Tanpa ku sadari air mataku menetes di pipi, dan Alexandre menyadari itu. Ia memiringkan tubuhnya menghadapku. Mengulurkan tangannya menghapus air mata yang menetes satu-persatu di pipiku. “Jangan menangis, Mira.”
Aku kembali melanjutkan ucapanku, “Maafkan aku karena telah sering menyakitimu.”
“Hey…aku tidak ingin melihatmu menangis. Kecantikanmu akan hilang kalau kamu menangis.” Alexandre kembali menghapus air mataku berusaha menggodaku. Dari dulu aku akan selalu merasa geli jika Alexandre menggodaku. Karena dia bukan tipe pria yang pintar untuk menggoda wanita. Berbeda dengan Nathan, ucapannya dulu membuatku hanyut dalam rayuan mautnya. Membuatku memilih jalan hidup yang salah dan meninggalkan Alexandre.
“Apa kamu ingin membeli Dondurma, Nona?” Alexandre berusaha menghiburku.
Aku tersenyum mendengar pertanyaanya. Tiba-tiba aku merasa kembali ke enam tahun yang lalu, dimana pertama kalinya aku bertemu dengan pria yang bernama Alexandre Wang.
Flashback On…
Saat itu aku yang ingin membeli es krim Dondurma harus mengantri panjang, sedangkan Alexandre Wang bisa langsung membelinya tanpa harus mengantri. Dulu aku tidak pernah mengenalnya dan tidak tahu siapa dia.
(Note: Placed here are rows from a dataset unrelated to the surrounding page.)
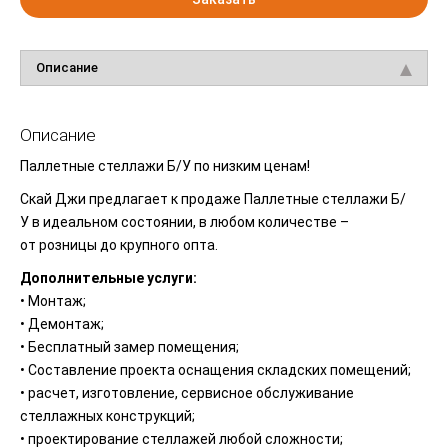
Описание
Описание
Паллетные стеллажи Б/У по низким ценам!
Скай Джи предлагает к продаже Паллетные стеллажи Б/
У в идеальном состоянии, в любом количестве –
от розницы до крупного опта.
Дополнительные услуги:
• Монтаж;
• Демонтаж;
• Бесплатный замер помещения;
• Составление проекта оснащения складских помещений;
• расчет, изготовление, сервисное обслуживание
стеллажных конструкций;
• проектирование стеллажей любой сложности;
Tapi saat aku melihatnya membeli es krim dengan mudah tanpa harus mengantri membuatku kesal. Hingga muncul pertanyaan di pikiranku, kenapa ia bisa membeli es krim itu tanpa mengantri? Memangnya siapa dia dan apa jabatannya hingga beli es krim pun harus di kawal oleh bodyguard? Terlalu berlebihan, gumamku dalam hati.
“Apa kamu ingin membeli Dondurma, Nona?” Tiba-tiba pria yang aku bilang berlebihan itu menoleh dan menyapaku. Awalnya aku merasa kaget dan kemudian timbul rasa takut, takut ia mengetahui kalau aku sedang merutukinya dalam hati karena kesal.
Aku mengangguk menanggapi pertanyaan pria itu. Ia tersenyum dan kemudian menyodorkan es krim Dondurma yang ada di tangannya. Aku yang masih menatap wajah pria itu lekat, menerima es krim yang ia berikan. “Terima kasih.”
Flashback Off…
Aku tidak tahu entah sejak kapan Alexandre sudah berada di sampingku. Ia menggendongku dan membantuku keluar dari mobil. Ia mendorong kursi rodaku melewati kios-kios yang ada di pinggir pantai. Dan kami berhenti di sebuah kios es krim yang ada di ujung jalan.